**Task brief:**
Set down exactly the lines from the one containing "артистка выбрала провокационный" through the end of the records below, both included, and nothing else.

Data items:
Content starts

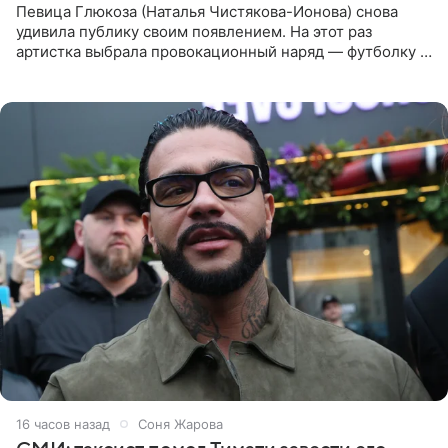
Певица Глюкоза (Наталья Чистякова-Ионова) снова
удивила публику своим появлением. На этот раз
артистка выбрала провокационный наряд — футболку с
принтом, имитирующим полуобнаженную грудь. Свой
образ Глюкоза
16 часов назад
Соня Жарова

Content ends

**Result:**
артистка выбрала провокационный наряд — футболку с
принтом, имитирующим полуобнаженную грудь. Свой
образ Глюкоза
16 часов назад
Соня Жарова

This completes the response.